Finally, a good deal on life insurance, but as always, there are conditions.
If you start a new pension plan after April 6, 2006, and pay for life insurance at the same time, you can use your tax allowance for pension contributions to lower the cost of your life insurance. This means that if you're a standard rate taxpayer, you'll get a tax break of 22% on your life insurance premiums. If you're a higher rate taxpayer, you'll get a tax break of 40%.
The pension provider will automatically cut by 22% the amount you pay for your pension and life insurance premiums together. But if you pay tax at a higher rate, you'll need to claim the rest on your self-assessment tax return at the end of the year to bring your relief up to 40%.
But it comes with three conditions:
- The company that gives you your pension must also give you life insurance and take one payment for both.
- The total of your pension and life insurance premiums can't be more than GBP215,000 per year.
- Your pension fund and the amount covered by your life insurance policy must not be worth more than GBP1.5 million when added together.

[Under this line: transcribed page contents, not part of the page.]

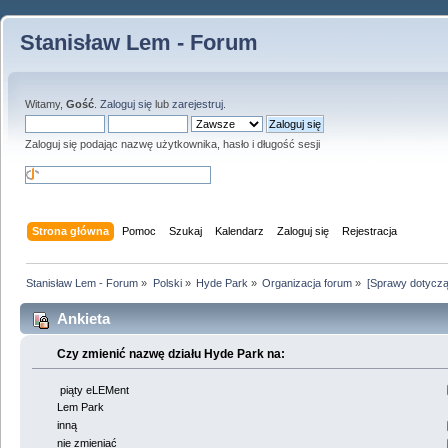
Stanisław Lem - Forum
Witamy,
Gość
.
Zaloguj się
lub
zarejestruj
.
Zaloguj się podając nazwę użytkownika, hasło i długość sesji
Strona główna
Pomoc
Szukaj
Kalendarz
Zaloguj się
Rejestracja
Stanisław Lem - Forum
»
Polski
»
Hyde Park
»
Organizacja forum
»
[Sprawy dotyczą
Ankieta
Czy zmienić nazwę działu Hyde Park na:
piąty eLEMent
Lem Park
inną
nie zmieniać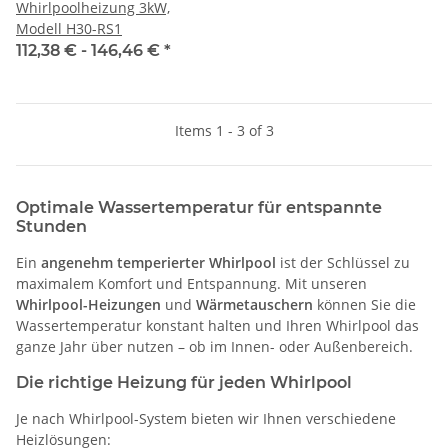
Whirlpoolheizung 3kW,
Modell H30-RS1
112,38 € -
146,46 €
*
Items 1 - 3 of 3
Optimale Wassertemperatur für entspannte
Stunden
Ein
angenehm temperierter Whirlpool
ist der Schlüssel zu
maximalem Komfort und Entspannung. Mit unseren
Whirlpool-Heizungen
und
Wärmetauschern
können Sie die
Wassertemperatur konstant halten und Ihren Whirlpool das
ganze Jahr über nutzen – ob im Innen- oder Außenbereich.
Die richtige Heizung für jeden Whirlpool
Je nach Whirlpool-System bieten wir Ihnen verschiedene
Heizlösungen: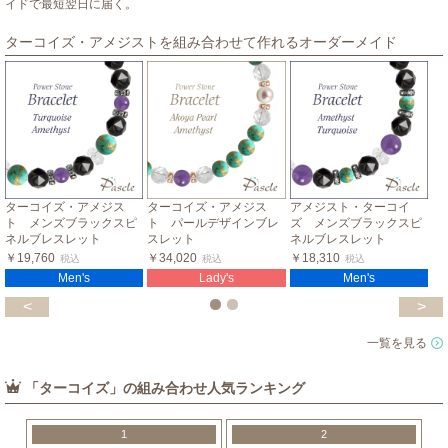
イドで最短翌日に届く。
ターコイズ・アメジストを組み合わせて作れるオーダーメイド
ターコイズ・アメジス
ターコイズ・アメジス
アメジスト・ターコイ
ト メンズブラックスピ
ト パールデザインブレ
ズ メンズブラックスピ
ネルブレスレット
スレット
ネルブレスレット
￥19,760
￥34,020
￥18,310
税込
税込
税込
Men's
Lady's
Men's
<
>
一覧を見る
「ターコイズ」の組み合わせ人気ランキング
1
2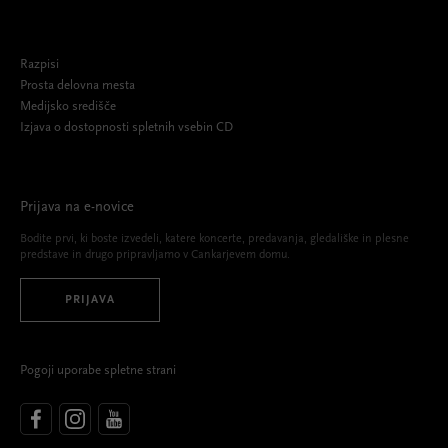
Razpisi
Prosta delovna mesta
Medijsko središče
Izjava o dostopnosti spletnih vsebin CD
Prijava na e-novice
Bodite prvi, ki boste izvedeli, katere koncerte, predavanja, gledališke in plesne
predstave in drugo pripravljamo v Cankarjevem domu.
PRIJAVA
Pogoji uporabe spletne strani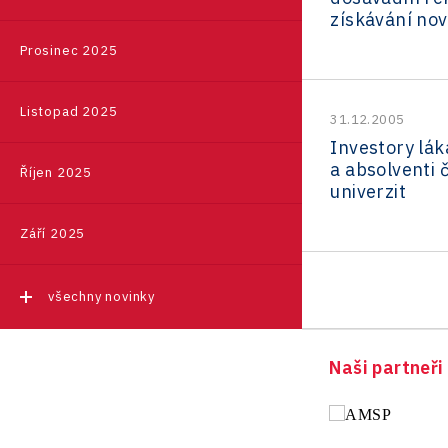
Miomove
Akce a soutěže pro
Ostrava
Coworking
ESA
dotací
získávání nov
10.
Nabídka majetku
Jižní Korea
Brownfieldy
municipality
ZÁŘ.
Public
Reporty z teritorií
InsightART
Pardubice
Výzkum, vývoj a inovace
Digitalizace
ESA COMMERCIALISATION
Prosinec 2025
ONLINE: Konzultační den
Poskytování informací dle
Japonsko
Design
Průzkumy
Hybrid Company
Plzeň
pro firmy a podnikatele z
Doprava a mobilita
Národní brownfieldová
SPACE
zákona č. 106/1999 Sb
Taiwan
Ústeckého kraje
Policy
Listopad 2025
konference
Sektorová data
Langino
31.12.2005
Praha a střední Čechy
Dotace
Událost
|
Investory lák
Production
Soutěž Brownfield roku 2026
Motionlab
Ústí nad Labem
Energetika
a absolventi 
Říjen 2025
univerzit
Services
Inspirativní region 2021
Pikto Digital
Zlín
Inovace
všechny akce
Testing
Inspirativní region 2023
Září 2025
Retailys
Kreativní průmysl
Aerospace
Investice v obcích a městech
Stavario
Marketing
všechny novinky
2021
City
Ullmanna
Podpora podnikání
Investice v obcích a městech
Drones
VisionCraft
PPP projekty
2022
Naši partneři
Manufacturing
Hunter Games
Průmyslová zóna
Investice v obcích a městech
Rail
2023
Kaleido
Příhraničí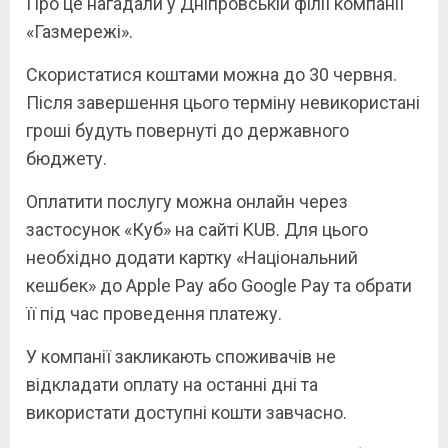
Про це нагадали у Дніпровській філії компанії
«Газмережі».
Скористатися коштами можна до 30 червня.
Після завершення цього терміну невикористані
гроші будуть повернуті до державного
бюджету.
Оплатити послугу можна онлайн через
застосунок «Куб» на сайті KUB. Для цього
необхідно додати картку «Національний
кешбек» до Apple Pay або Google Pay та обрати
її під час проведення платежу.
У компанії закликають споживачів не
відкладати оплату на останні дні та
використати доступні кошти завчасно.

In reality, the money you save on your life insurance won't be as much as you might think. It's because the underlying premium for the life insurance cover will be a bit more expensive than a stand-alone policy with the same company, and it's likely that the insurance company providing your pension policy won't be the cheapest on the life insurance market. Also, you can't buy a policy that includes both a pension and life insurance online. This means you won't be able to take advantage of the lower prices for life insurance on the Internet.
Still, if you pay a higher tax rate, your tax savings will make sure that your life insurance is a great deal. If you pay the standard rate of tax, you should do some research. Get an online quote for life insurance before you buy it so you can compare it to the price you'd pay if you bought it with your new pension.
You also need to know a few other things. First, you'll want to know if you can turn your current life insurance policy into a combined pension purchase. No, that's not true! You can only get the tax break if you buy your pension and life insurance at the same time from the start.
Second, the life insurance coverage is only for the person who owns the pension policy. No one else can be added to the life insurance policy. Joint policies aren't available as a pension/life insurance package.
And while many people add critical illness coverage to their life insurance, you can't do this if you have a package that includes both a pension and life insurance. Critical illness cover gives you a lump sum that is not taxed if you are diagnosed with a serious illness on your policy's list. You'll have to buy a normal stand-alone policy if you want coverage for critical illness.
Lastly, a word of caution if you plan to buy a pension life insurance package to replace your current life insurance. You're older now than you were when you first got your life insurance policy. This means that the cost of your new insurance will go up.
Also, the cost of your new policy could go up if you've gotten sick since you first got life insurance. Remember that your premium could go up even if you've just gained weight. In the worst medical situations, the proposed insurer might even refuse to give life insurance at all. You should get written confirmation from your pension company that they will insure you. This will help you avoid being caught without life insurance or being forced to pay a higher premium. Then, you have to compare their proposed cost, after taxes, to your current premium.